Sannino: “Una serata di cui andare fieri”

Il mister ricorda che Varese è passata dall'Eccellenza a fermare l'Atalanta. Colantuono se la prende per il vento, ma tra i giocatori biancorossi non manca un po' di rammarico

Il primo ad arrivare in sala stampa dopo lo 0-0 di Masnago è l’allenatore ospite Colantuono, che insiste sulla difficoltà a giocare con il vento forte che spazza il campo.
«Qualcosa di impossibile – spiega – Nel primo tempo ci abbiamo provato di più e siamo anche andati vicini al gol, ma il vento non ha favorito la partita. Ma se mi chiedete se è un punto guadagnato io rispondo di no, perché a numero di occasioni siamo stati in parità e forse, su un cross di Pettinari c’è stato anche un tocco di mano, ma dalla mia posizione era difficile giudicare. Mi aspettavo una partenza importante del Varese ma all’inizio siamo stati più pericolosi noi. Però ripeto, è difficile giocare con queste condizioni e ciò vale anche per i nostri avversari, quindi ci teniamo il punto di oggi, colto su un campo sicuramente ostico».
 
Poco dopo è la volta di Sannino, soddisfatto della gara del Varese: «Abbiamo offerto una prova di carattere e sono felice, perché i ragazzi hanno pareggiato contro la squadra più forte di tutti. Città e società siano contenti per questa serata; non abbiamo avuto timore reverenziale, abbiamo seguito il dna del Varese secondo cui dobbiamo sempre giocare a testa alta. Insomma, ritengo sia stata una partita straordinaria e l’unico rammarico sta nel fatto che devo fare delle scelte quando disegno la formazione; in tanti lavorano bene sulla settimana, vedo un grande gruppo che voglio avere fino al termine della stagione. L’Atalanta mi ha impressionato soprattutto per la forza fisica che ha: io credo che gli squadroni possano davvero lottare fino in fondo e sono felice di averli incontrate subito. Per noi questa è una categoria nuova, con avversari visti solo in tv: forse è per questo che abbiamo tanti stimoli. Non dimentichiamo che arriviamo dall’Eccellenza in pochi anni: questa non è un’occasione sprecata».
 
I giocatori biancorossi però non nascondono qualche rammarico. Lo dice anzitutto Carrozza: «Prima della partita pensare all’Atalanta metteva i brividi, poi invece in campo le occasioni maggiori le abbiamo avute noi, quindi un po’ di rammarico ci sta. Il vento ha condizionato tutti, ma nel secondo tempo abbiamo avuto palle gol che non siamo riuscito a concretizzare. Sannino ha ragione quando dice che non abbiamo avuto timore reverenziale. Non ci pensiamo, piuttosto lavoriamo in settimana per fare bene e quando scendiamo in campo proviamo a fare il nostro calcio: questa è la giusta mentalità»
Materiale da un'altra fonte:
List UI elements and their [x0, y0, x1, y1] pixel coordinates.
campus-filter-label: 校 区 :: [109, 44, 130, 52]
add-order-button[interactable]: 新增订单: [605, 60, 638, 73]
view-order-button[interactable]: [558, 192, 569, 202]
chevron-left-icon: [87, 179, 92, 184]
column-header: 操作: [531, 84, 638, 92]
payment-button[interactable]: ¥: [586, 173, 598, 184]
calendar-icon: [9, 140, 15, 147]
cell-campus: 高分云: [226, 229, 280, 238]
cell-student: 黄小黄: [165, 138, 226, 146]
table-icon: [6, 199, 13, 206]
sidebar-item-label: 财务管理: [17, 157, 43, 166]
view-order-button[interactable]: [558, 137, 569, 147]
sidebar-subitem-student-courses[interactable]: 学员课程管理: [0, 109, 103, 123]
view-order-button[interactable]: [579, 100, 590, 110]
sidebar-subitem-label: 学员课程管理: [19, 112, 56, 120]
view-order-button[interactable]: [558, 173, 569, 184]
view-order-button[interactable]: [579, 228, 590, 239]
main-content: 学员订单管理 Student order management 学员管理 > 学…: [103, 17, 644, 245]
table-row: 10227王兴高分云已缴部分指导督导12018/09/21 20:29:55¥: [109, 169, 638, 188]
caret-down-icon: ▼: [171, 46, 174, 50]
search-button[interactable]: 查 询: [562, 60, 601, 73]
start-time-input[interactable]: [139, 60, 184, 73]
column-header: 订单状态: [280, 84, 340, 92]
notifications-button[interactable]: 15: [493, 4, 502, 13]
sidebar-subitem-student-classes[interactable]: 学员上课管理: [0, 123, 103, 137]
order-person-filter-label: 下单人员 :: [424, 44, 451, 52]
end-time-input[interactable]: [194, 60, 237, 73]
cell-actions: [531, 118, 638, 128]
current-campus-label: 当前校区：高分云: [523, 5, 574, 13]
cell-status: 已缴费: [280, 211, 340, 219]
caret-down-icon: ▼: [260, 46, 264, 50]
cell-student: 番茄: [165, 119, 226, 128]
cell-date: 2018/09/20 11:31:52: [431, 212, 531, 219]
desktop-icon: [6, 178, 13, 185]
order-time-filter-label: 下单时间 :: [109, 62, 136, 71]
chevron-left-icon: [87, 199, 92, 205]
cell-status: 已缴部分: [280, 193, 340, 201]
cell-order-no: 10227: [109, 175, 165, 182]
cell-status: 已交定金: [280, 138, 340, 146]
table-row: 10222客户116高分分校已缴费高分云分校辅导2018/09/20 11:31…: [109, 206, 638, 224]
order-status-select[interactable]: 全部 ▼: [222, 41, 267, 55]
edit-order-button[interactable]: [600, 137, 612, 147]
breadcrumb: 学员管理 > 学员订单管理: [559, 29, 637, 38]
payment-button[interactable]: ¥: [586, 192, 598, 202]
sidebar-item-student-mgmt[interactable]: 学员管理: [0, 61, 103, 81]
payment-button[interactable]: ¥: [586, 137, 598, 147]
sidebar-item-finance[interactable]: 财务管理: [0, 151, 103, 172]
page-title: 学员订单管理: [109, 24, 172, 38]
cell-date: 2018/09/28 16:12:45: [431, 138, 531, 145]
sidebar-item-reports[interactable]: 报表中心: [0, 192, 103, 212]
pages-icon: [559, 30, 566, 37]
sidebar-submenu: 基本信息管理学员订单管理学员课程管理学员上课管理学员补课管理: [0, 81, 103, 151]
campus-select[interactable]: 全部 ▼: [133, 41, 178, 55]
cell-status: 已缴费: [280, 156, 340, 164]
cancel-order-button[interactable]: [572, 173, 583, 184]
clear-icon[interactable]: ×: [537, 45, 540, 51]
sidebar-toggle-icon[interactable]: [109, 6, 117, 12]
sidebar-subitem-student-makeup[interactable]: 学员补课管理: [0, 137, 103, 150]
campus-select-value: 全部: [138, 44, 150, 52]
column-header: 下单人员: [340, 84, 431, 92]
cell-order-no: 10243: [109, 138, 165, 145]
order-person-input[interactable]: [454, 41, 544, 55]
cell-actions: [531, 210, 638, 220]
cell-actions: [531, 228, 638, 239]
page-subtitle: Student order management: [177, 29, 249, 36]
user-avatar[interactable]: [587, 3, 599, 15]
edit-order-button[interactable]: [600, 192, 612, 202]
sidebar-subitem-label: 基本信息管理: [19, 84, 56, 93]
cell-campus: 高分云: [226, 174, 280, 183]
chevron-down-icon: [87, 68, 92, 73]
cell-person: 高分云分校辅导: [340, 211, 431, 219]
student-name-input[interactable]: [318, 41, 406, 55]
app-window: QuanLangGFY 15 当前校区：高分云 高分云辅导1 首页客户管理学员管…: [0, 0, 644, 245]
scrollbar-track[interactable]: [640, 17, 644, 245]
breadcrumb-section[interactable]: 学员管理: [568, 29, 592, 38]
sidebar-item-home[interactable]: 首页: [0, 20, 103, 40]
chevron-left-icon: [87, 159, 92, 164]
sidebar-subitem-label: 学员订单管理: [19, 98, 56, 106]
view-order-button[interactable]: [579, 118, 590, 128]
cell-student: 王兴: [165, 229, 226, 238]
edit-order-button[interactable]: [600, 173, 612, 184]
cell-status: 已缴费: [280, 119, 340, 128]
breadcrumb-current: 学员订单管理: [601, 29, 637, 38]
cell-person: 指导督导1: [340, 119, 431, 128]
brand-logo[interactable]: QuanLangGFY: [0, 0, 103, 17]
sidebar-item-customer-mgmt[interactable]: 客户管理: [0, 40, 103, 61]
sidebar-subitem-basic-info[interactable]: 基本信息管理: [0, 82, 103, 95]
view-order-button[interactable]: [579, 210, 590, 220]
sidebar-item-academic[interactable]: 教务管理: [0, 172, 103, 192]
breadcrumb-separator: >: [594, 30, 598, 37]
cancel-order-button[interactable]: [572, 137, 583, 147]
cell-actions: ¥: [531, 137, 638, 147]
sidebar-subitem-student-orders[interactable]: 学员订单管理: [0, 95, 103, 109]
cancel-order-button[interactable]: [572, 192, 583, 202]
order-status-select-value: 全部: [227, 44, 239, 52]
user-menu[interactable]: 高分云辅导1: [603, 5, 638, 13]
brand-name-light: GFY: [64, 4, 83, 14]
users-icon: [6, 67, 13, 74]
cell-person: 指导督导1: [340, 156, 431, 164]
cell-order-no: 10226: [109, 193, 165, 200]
Sulla medesima lunghezza d’onda c’è capitan Camisa: «Non parlerei di punti buttati e soddisfatti del pareggio perché contro l’Atalanta ci sta. Certo, un gol poteva arrivare però va bene così, l’importante è fare punti. Vorrei anche dire che dietro non abbiamo sofferto ma ciò è anche grazie ai centrocampisti che hanno lavorato bene. E’ una delle cose che proviamo in settimana, ci è riuscita come volevamo».
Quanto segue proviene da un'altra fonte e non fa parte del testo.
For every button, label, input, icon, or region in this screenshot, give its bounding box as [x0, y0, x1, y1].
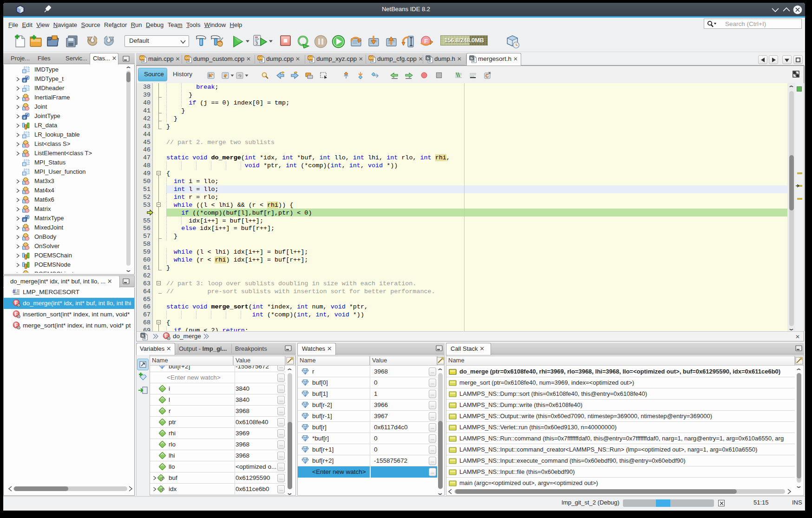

Chiude Daniele Buzzegoli: «Se gli avversari hanno un occhio speciale su di me, mi fa piacere perché vuol dire che mi temono, però io parlo della prestazione del Varese che ha rischiato poco contro la prima della classe e anzi abbiamo sfiorato il successo. Ci è mancato solo l’ultimo passaggio, come nell’occasione avuta da Carrozza nel primo tempo ma siamo contenti lo stesso per i punti fatti in queste due giornate».